Write out the entire listing below exactly as it appears, minus any pictures.

BEGIN The data

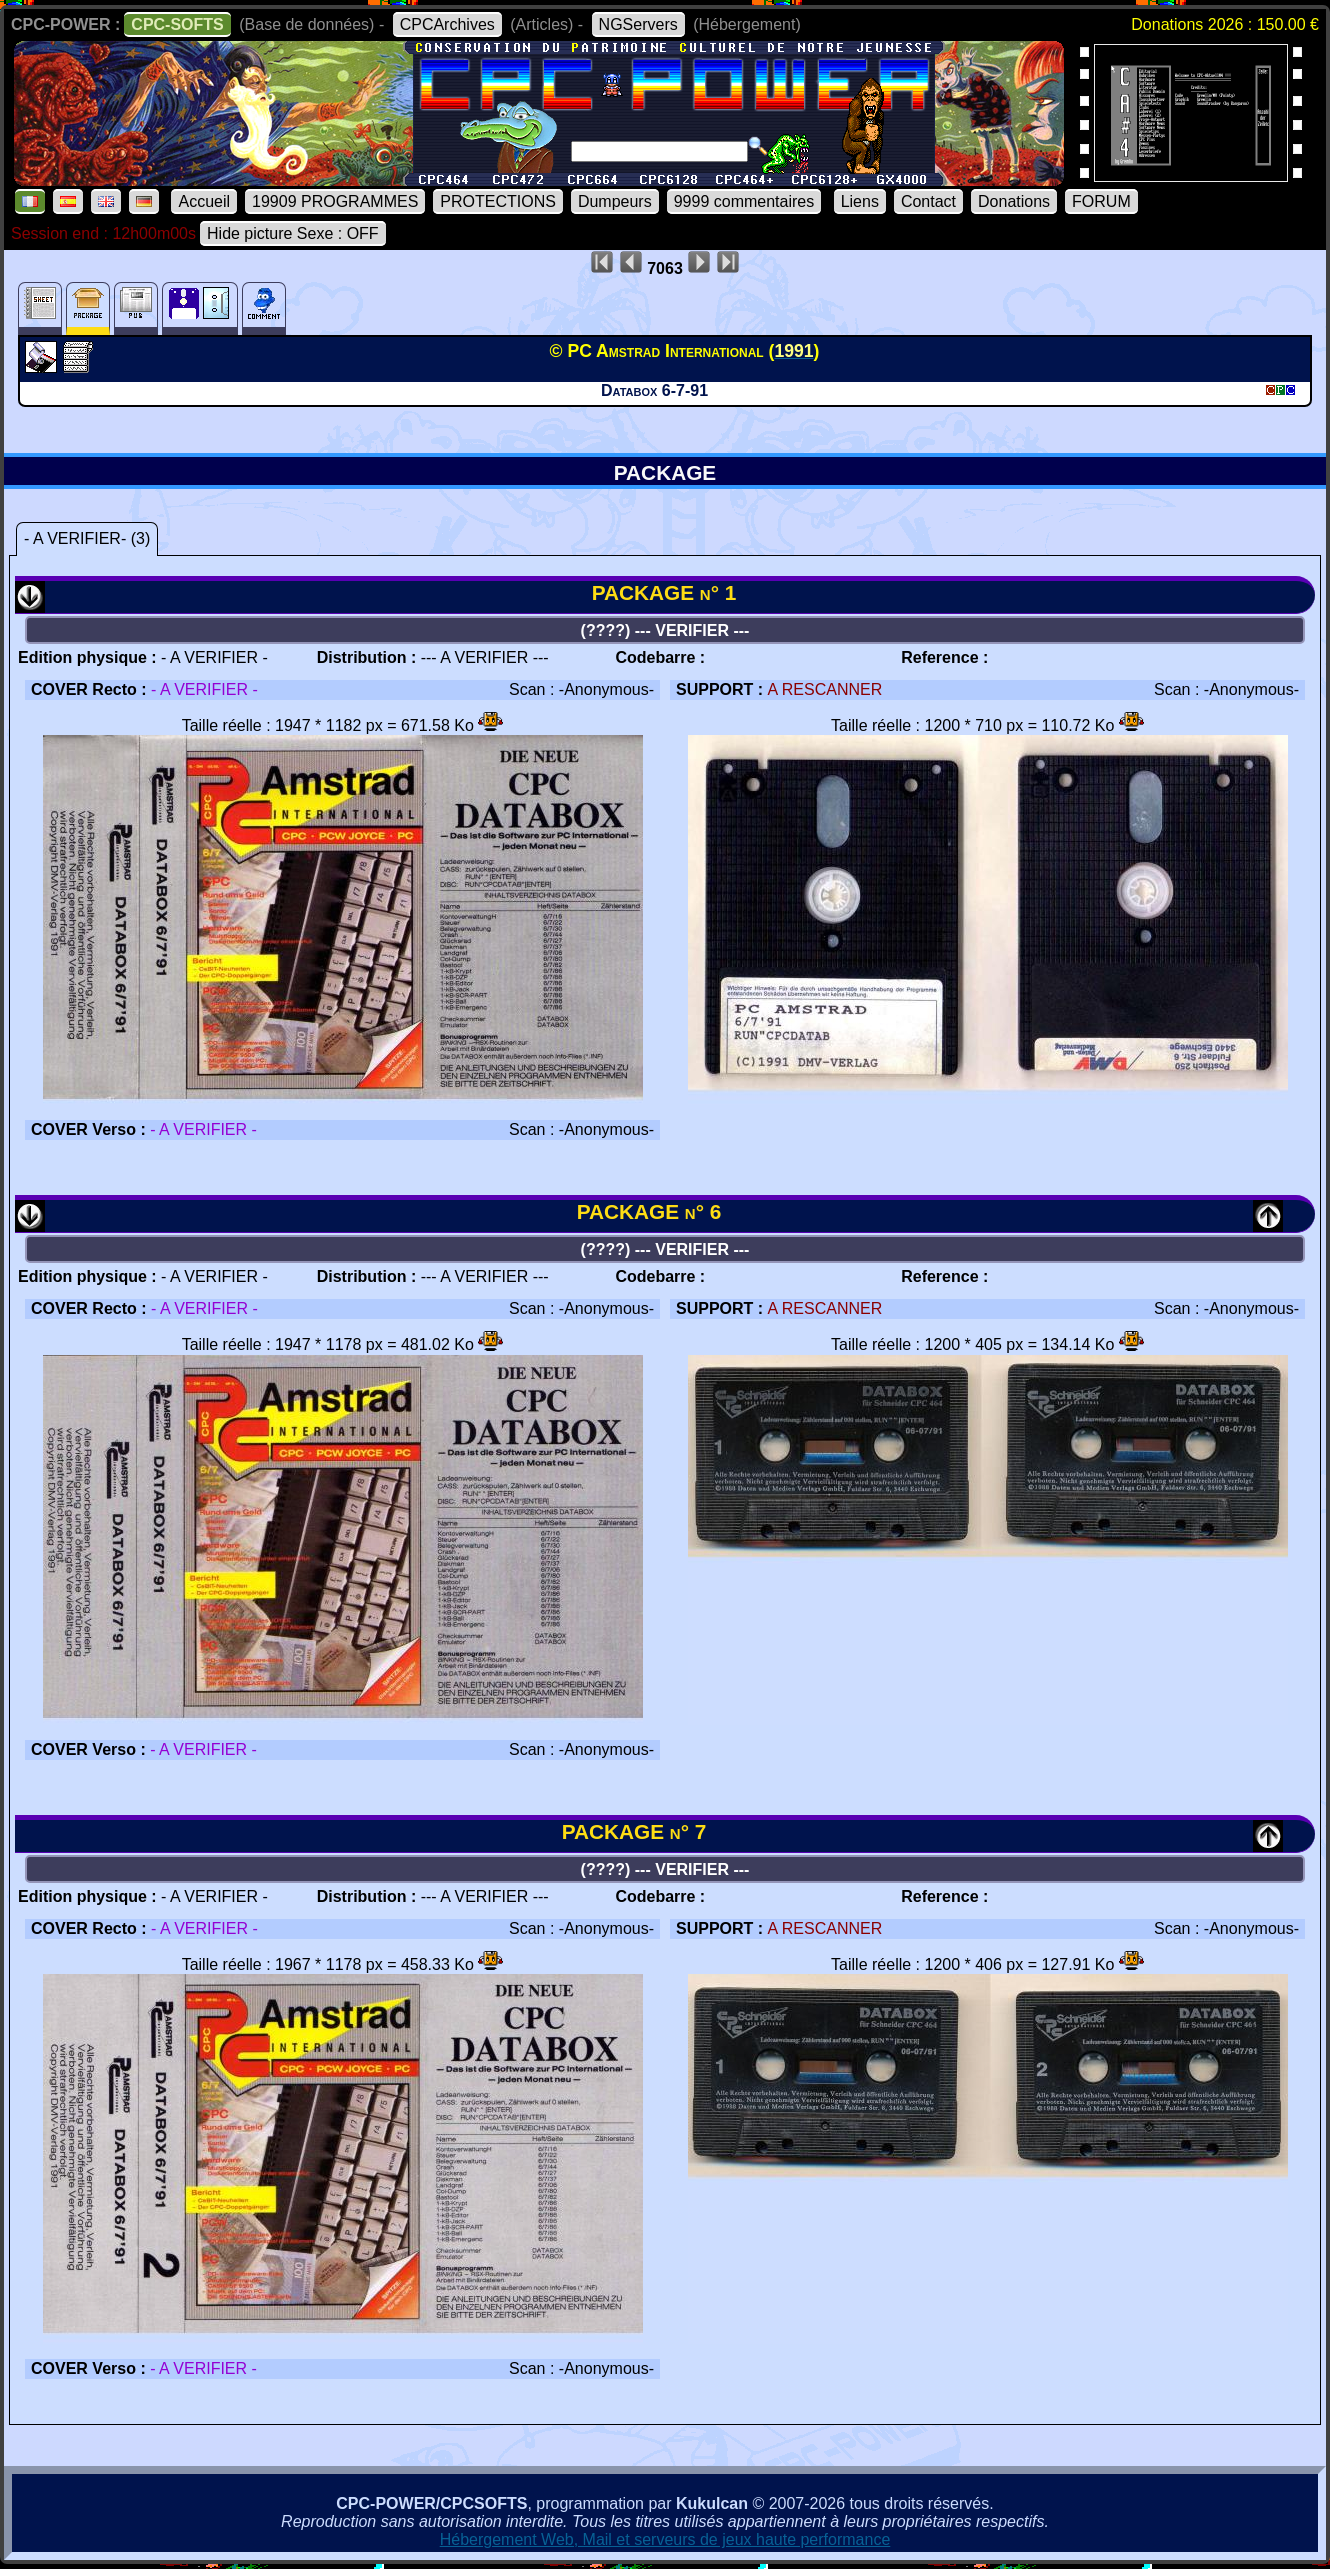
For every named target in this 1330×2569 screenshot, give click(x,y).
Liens (860, 201)
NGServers (638, 24)
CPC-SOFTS (177, 24)
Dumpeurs (615, 201)
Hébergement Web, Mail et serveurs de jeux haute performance (665, 2539)
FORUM (1101, 201)
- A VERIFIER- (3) (87, 538)
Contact (928, 201)
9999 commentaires (744, 201)
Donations (1014, 201)
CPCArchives (447, 24)
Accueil (204, 201)
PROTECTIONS (498, 201)
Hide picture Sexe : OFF (293, 233)
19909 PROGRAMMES (335, 201)
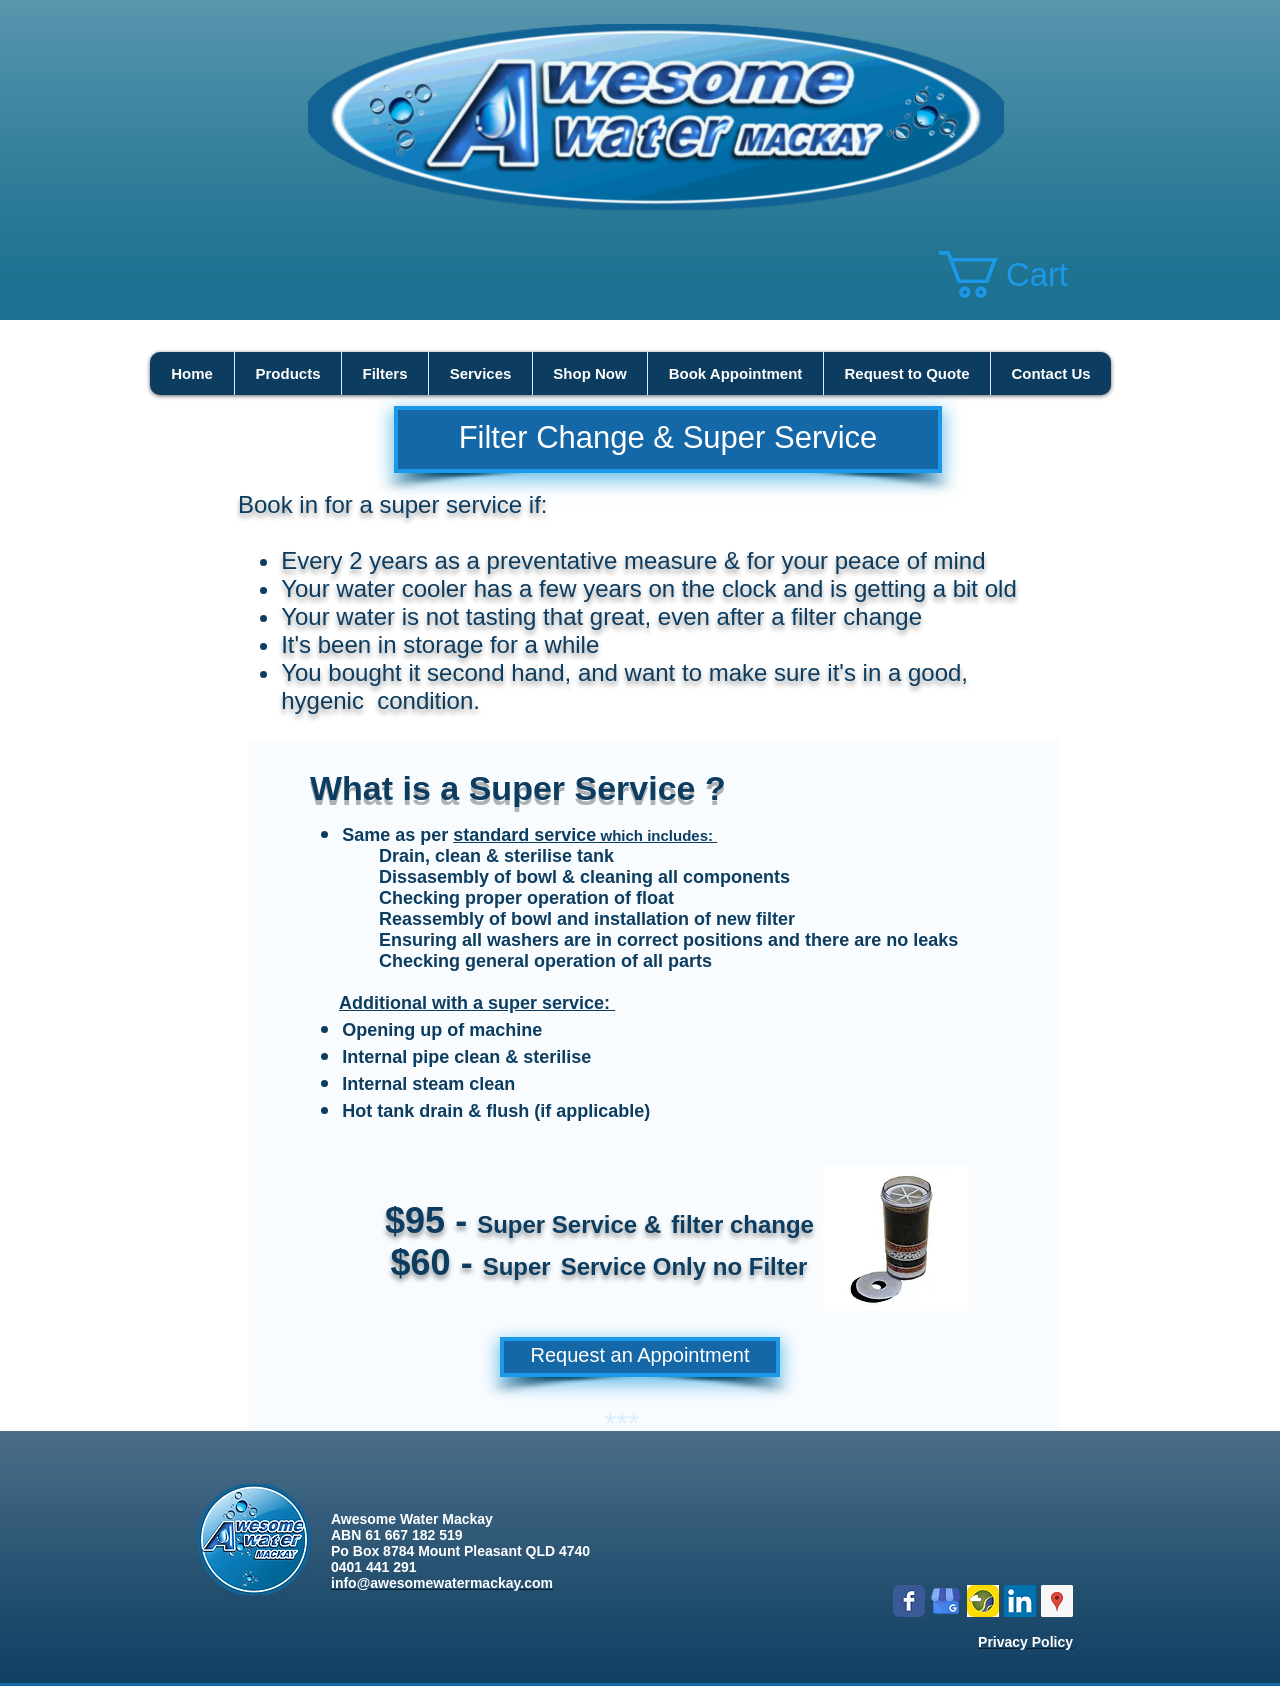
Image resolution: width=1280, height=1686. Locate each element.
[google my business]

END The data

**Response below:**
For every named target in this 1330×2569 screenshot, give click(x,y).
Liens (860, 201)
NGServers (638, 24)
CPC-SOFTS (177, 24)
Dumpeurs (615, 201)
Hébergement Web, Mail et serveurs de jeux haute performance (665, 2539)
FORUM (1101, 201)
- A VERIFIER- (3) (87, 538)
Contact (928, 201)
9999 commentaires (744, 201)
Donations (1014, 201)
CPCArchives (447, 24)
Accueil (204, 201)
PROTECTIONS (498, 201)
Hide picture Sexe : OFF (293, 233)
19909 PROGRAMMES (335, 201)
Image resolution: width=1280, height=1686. Locate each element.
[google my business]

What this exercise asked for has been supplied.